◆ EXERCISE INSTRUCTIONS:
All entries below are to be written out again exactly, but no picture is to be copied.
+++ DATASET ENTRIES +++
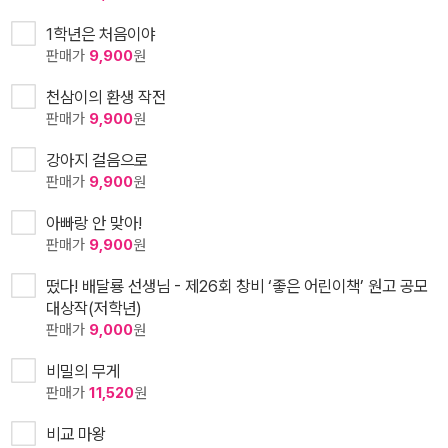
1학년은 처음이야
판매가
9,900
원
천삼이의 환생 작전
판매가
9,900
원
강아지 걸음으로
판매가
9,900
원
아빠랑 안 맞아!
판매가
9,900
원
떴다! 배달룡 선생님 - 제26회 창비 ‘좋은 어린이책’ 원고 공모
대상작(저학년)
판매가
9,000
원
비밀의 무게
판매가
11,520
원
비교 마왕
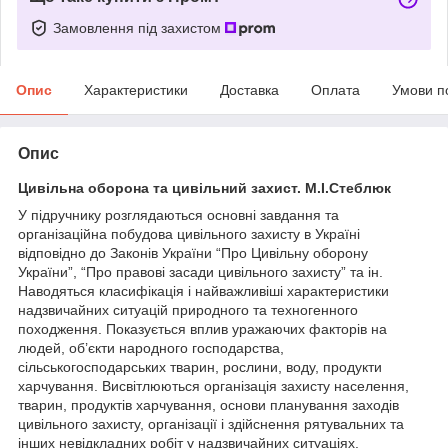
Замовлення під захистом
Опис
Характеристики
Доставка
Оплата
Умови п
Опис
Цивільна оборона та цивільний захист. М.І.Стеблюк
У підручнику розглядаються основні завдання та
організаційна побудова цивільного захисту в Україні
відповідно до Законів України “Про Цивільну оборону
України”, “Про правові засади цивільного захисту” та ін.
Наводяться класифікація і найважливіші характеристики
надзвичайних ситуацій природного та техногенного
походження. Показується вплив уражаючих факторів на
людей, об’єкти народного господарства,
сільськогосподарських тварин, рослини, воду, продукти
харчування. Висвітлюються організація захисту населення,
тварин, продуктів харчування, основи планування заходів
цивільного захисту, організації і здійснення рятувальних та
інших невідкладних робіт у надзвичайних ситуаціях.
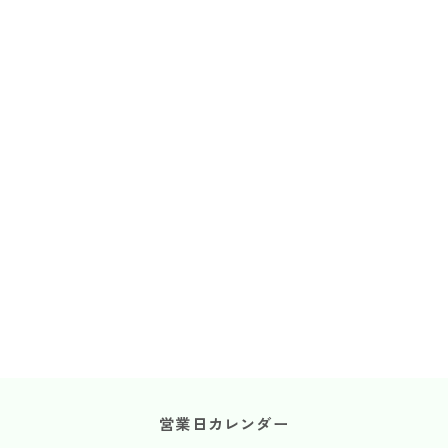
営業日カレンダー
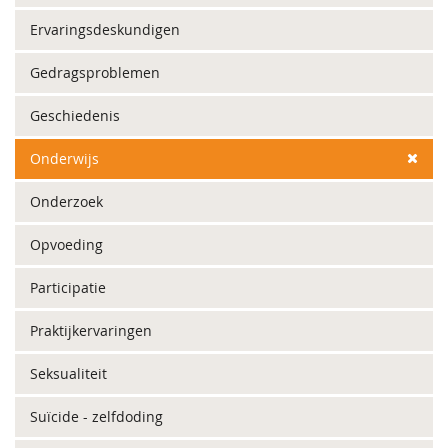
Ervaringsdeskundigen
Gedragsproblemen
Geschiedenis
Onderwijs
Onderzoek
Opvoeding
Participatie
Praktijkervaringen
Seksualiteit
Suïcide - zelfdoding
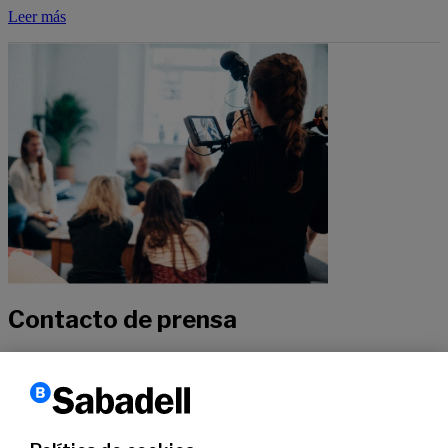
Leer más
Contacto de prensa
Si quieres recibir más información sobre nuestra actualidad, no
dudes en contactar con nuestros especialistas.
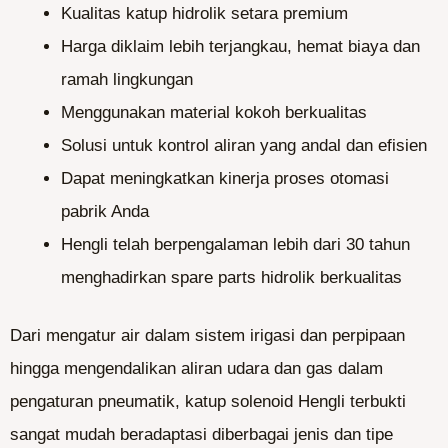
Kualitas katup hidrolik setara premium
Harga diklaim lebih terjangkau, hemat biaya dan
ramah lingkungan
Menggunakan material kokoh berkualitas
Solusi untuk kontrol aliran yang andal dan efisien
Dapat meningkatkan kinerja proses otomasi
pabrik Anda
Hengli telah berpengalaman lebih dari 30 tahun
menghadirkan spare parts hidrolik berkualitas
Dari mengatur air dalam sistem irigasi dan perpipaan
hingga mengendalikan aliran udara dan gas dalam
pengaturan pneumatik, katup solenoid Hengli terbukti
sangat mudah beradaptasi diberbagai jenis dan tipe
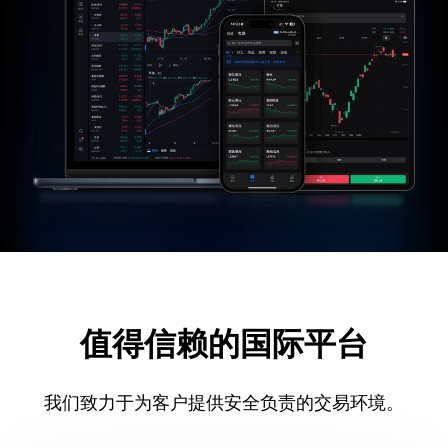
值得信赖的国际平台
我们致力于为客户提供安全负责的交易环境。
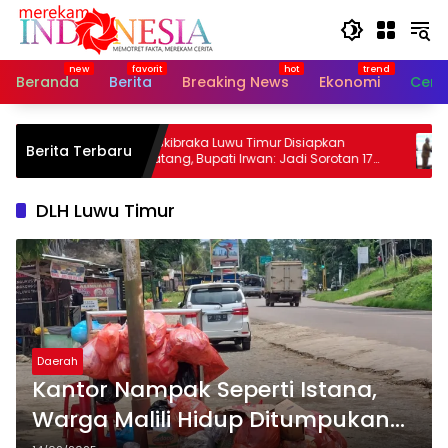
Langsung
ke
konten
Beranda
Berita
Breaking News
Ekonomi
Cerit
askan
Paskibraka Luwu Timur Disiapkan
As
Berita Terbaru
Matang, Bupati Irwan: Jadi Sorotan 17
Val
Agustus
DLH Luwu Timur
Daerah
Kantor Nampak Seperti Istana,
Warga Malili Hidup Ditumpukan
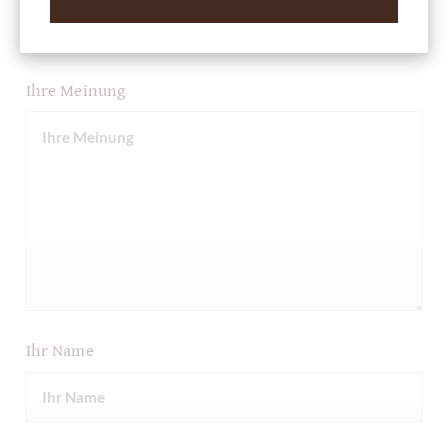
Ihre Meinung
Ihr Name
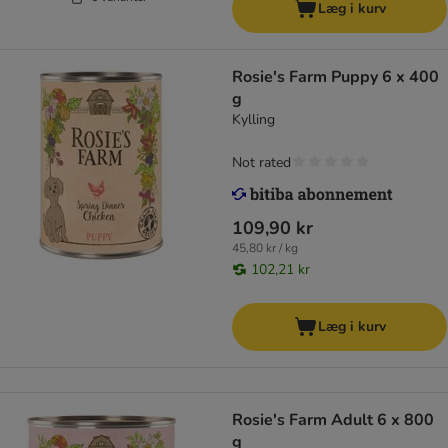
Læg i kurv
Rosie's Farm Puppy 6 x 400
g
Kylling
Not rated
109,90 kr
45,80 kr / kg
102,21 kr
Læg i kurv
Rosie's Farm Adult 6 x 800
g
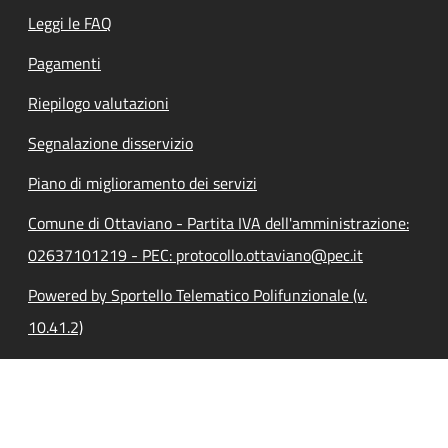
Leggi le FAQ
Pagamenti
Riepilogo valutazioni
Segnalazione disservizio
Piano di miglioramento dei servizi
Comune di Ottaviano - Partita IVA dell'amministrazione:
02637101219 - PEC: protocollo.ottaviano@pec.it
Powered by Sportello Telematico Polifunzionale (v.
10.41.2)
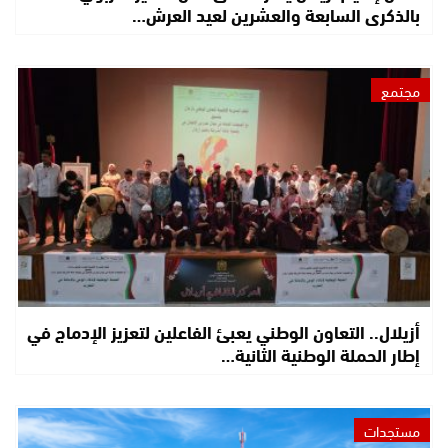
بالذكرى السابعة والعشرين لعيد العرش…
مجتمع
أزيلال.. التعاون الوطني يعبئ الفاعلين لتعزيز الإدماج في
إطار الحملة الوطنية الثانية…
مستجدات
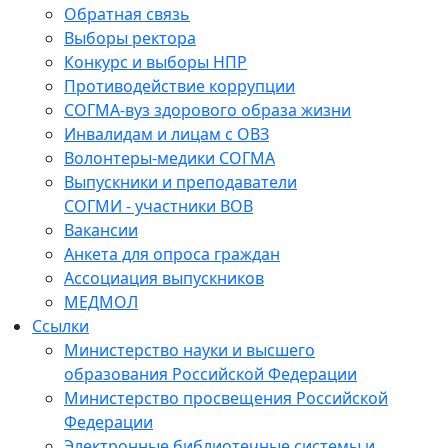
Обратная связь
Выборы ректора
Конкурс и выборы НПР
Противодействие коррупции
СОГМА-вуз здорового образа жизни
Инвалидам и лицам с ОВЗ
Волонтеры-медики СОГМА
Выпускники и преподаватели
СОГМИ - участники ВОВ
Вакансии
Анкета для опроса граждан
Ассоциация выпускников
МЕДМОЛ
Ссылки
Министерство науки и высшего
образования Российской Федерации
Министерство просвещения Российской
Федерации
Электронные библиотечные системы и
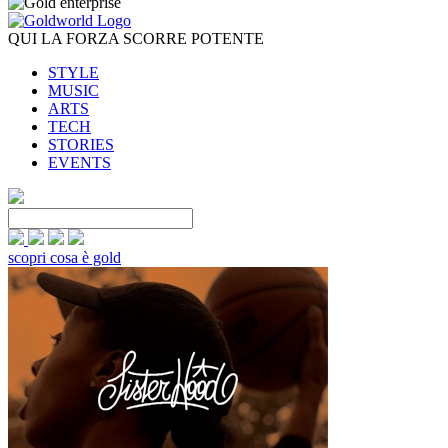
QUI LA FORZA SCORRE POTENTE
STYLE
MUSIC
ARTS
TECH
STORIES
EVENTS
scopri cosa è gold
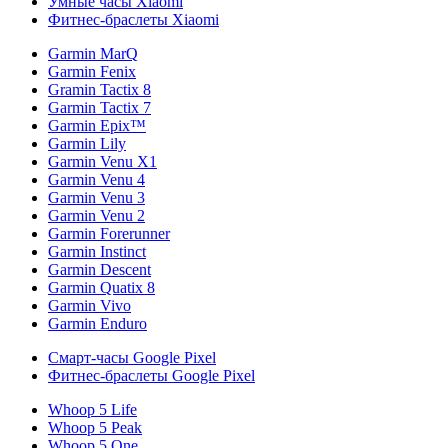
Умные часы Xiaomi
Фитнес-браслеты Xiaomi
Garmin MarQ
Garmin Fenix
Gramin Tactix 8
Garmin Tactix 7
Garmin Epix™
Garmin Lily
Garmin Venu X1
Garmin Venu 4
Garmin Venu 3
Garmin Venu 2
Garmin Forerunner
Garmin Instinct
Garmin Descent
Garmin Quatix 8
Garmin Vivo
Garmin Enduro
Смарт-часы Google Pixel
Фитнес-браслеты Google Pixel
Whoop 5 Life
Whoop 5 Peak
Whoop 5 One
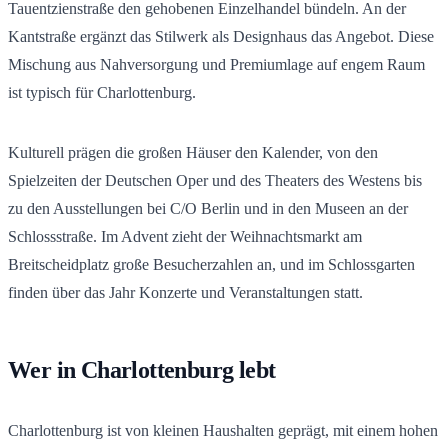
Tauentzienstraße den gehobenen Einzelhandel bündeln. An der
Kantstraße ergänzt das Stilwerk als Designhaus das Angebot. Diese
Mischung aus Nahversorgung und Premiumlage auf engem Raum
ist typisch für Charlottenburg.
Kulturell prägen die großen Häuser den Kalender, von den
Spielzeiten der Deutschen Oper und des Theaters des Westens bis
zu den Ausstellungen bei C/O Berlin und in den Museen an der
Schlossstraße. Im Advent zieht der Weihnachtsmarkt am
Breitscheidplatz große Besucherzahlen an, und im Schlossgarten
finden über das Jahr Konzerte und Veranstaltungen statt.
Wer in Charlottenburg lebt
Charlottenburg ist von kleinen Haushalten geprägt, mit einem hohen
+++
◆ SOLUTION FOR THIS EXERCISE:
1학년은 처음이야
판매가
9,900
원
천삼이의 환생 작전
판매가
9,900
원
강아지 걸음으로
판매가
9,900
원
아빠랑 안 맞아!
판매가
9,900
원
떴다! 배달룡 선생님 - 제26회 창비 ‘좋은 어린이책’ 원고 공모
대상작(저학년)
판매가
9,000
원
비밀의 무게
판매가
11,520
원
비교 마왕
Замовлення під захистом
Опис
Характеристики
Доставка
Оплата
Умови п
Опис
Цивільна оборона та цивільний захист. М.І.Стеблюк
У підручнику розглядаються основні завдання та
організаційна побудова цивільного захисту в Україні
відповідно до Законів України “Про Цивільну оборону
України”, “Про правові засади цивільного захисту” та ін.
Наводяться класифікація і найважливіші характеристики
надзвичайних ситуацій природного та техногенного
походження. Показується вплив уражаючих факторів на
людей, об’єкти народного господарства,
сільськогосподарських тварин, рослини, воду, продукти
харчування. Висвітлюються організація захисту населення,
тварин, продуктів харчування, основи планування заходів
цивільного захисту, організації і здійснення рятувальних та
інших невідкладних робіт у надзвичайних ситуаціях.
営業日カレンダー
Ervaringsdeskundigen
Gedragsproblemen
Geschiedenis
Onderwijs
Onderzoek
Opvoeding
Participatie
Praktijkervaringen
Seksualiteit
Suïcide - zelfdoding
Leer más
Contacto de prensa
Si quieres recibir más información sobre nuestra actualidad, no
dudes en contactar con nuestros especialistas.
Kualitas katup hidrolik setara premium
Harga diklaim lebih terjangkau, hemat biaya dan
ramah lingkungan
Menggunakan material kokoh berkualitas
Solusi untuk kontrol aliran yang andal dan efisien
Dapat meningkatkan kinerja proses otomasi
pabrik Anda
Hengli telah berpengalaman lebih dari 30 tahun
menghadirkan spare parts hidrolik berkualitas
Dari mengatur air dalam sistem irigasi dan perpipaan
hingga mengendalikan aliran udara dan gas dalam
pengaturan pneumatik, katup solenoid Hengli terbukti
sangat mudah beradaptasi diberbagai jenis dan tipe
值得信赖的国际平台
我们致力于为客户提供安全负责的交易环境。
Langsung
ke
konten
Beranda
Berita
Breaking News
Ekonomi
Cerit
askan
Paskibraka Luwu Timur Disiapkan
As
Berita Terbaru
Matang, Bupati Irwan: Jadi Sorotan 17
Val
Agustus
DLH Luwu Timur
Daerah
Kantor Nampak Seperti Istana,
Warga Malili Hidup Ditumpukan
Ihre Meinung
Ihr Name
Læg i kurv
Rosie's Farm Puppy 6 x 400
g
Kylling
Not rated
109,90 kr
45,80 kr / kg
102,21 kr
Læg i kurv
Rosie's Farm Adult 6 x 800
g
Leggi le FAQ
Pagamenti
Riepilogo valutazioni
Segnalazione disservizio
Piano di miglioramento dei servizi
Comune di Ottaviano - Partita IVA dell'amministrazione:
02637101219 - PEC: protocollo.ottaviano@pec.it
Powered by Sportello Telematico Polifunzionale (v.
10.41.2)
بالذكرى السابعة والعشرين لعيد العرش…
مجتمع
أزيلال.. التعاون الوطني يعبئ الفاعلين لتعزيز الإدماج في
إطار الحملة الوطنية الثانية…
مستجدات
Обратная связь
Выборы ректора
Конкурс и выборы НПР
Противодействие коррупции
СОГМА-вуз здорового образа жизни
Инвалидам и лицам с ОВЗ
Волонтеры-медики СОГМА
Выпускники и преподаватели
СОГМИ - участники ВОВ
Вакансии
Анкета для опроса граждан
Ассоциация выпускников
МЕДМОЛ
Ссылки
Министерство науки и высшего
образования Российской Федерации
Министерство просвещения Российской
Федерации
Электронные библиотечные системы и
QUI LA FORZA SCORRE POTENTE
STYLE
MUSIC
ARTS
TECH
STORIES
EVENTS
scopri cosa è gold
Умные часы Xiaomi
Фитнес-браслеты Xiaomi
Garmin MarQ
Garmin Fenix
Gramin Tactix 8
Garmin Tactix 7
Garmin Epix™
Garmin Lily
Garmin Venu X1
Garmin Venu 4
Garmin Venu 3
Garmin Venu 2
Garmin Forerunner
Garmin Instinct
Garmin Descent
Garmin Quatix 8
Garmin Vivo
Garmin Enduro
Смарт-часы Google Pixel
Фитнес-браслеты Google Pixel
Whoop 5 Life
Whoop 5 Peak
Whoop 5 One
Tauentzienstraße den gehobenen Einzelhandel bündeln. An der
Kantstraße ergänzt das Stilwerk als Designhaus das Angebot. Diese
Mischung aus Nahversorgung und Premiumlage auf engem Raum
ist typisch für Charlottenburg.
Kulturell prägen die großen Häuser den Kalender, von den
Spielzeiten der Deutschen Oper und des Theaters des Westens bis
zu den Ausstellungen bei C/O Berlin und in den Museen an der
Schlossstraße. Im Advent zieht der Weihnachtsmarkt am
Breitscheidplatz große Besucherzahlen an, und im Schlossgarten
finden über das Jahr Konzerte und Veranstaltungen statt.
Wer in Charlottenburg lebt
Charlottenburg ist von kleinen Haushalten geprägt, mit einem hohen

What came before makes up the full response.